Directions | Identify every line in the records below that contains the word "cost", and copy each of those lines.

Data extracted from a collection
----

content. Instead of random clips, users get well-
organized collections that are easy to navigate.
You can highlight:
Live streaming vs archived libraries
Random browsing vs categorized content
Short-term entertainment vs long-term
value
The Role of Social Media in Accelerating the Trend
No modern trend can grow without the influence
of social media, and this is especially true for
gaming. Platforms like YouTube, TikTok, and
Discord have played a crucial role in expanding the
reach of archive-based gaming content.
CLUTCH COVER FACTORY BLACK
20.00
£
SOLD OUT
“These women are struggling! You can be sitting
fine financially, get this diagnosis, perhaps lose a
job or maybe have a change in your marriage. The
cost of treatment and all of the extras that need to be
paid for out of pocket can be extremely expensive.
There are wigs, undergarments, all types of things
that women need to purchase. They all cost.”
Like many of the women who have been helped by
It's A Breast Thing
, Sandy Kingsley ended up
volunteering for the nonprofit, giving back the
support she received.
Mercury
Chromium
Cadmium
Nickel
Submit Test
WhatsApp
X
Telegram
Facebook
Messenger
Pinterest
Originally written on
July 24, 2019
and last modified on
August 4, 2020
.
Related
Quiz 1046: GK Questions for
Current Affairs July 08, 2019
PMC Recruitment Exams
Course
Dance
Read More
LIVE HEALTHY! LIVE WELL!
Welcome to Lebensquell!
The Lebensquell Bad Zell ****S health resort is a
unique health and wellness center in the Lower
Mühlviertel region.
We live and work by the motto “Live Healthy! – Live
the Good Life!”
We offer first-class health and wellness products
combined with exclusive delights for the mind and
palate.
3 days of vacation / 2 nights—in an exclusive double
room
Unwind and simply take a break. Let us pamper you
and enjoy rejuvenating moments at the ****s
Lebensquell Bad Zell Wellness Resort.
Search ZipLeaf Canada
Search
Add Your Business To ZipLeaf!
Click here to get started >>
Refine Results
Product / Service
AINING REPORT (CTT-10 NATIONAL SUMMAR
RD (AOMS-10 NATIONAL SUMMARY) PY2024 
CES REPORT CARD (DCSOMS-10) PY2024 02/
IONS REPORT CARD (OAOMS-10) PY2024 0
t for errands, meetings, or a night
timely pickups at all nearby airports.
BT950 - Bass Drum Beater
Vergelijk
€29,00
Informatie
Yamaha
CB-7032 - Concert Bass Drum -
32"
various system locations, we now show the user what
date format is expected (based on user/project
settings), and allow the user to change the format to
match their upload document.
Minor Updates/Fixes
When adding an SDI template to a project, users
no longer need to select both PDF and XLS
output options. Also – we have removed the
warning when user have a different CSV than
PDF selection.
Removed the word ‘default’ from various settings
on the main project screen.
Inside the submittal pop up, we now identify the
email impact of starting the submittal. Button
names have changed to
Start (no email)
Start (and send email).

----

Solution |
cost of treatment and all of the extras that need to be
that women need to purchase. They all cost.”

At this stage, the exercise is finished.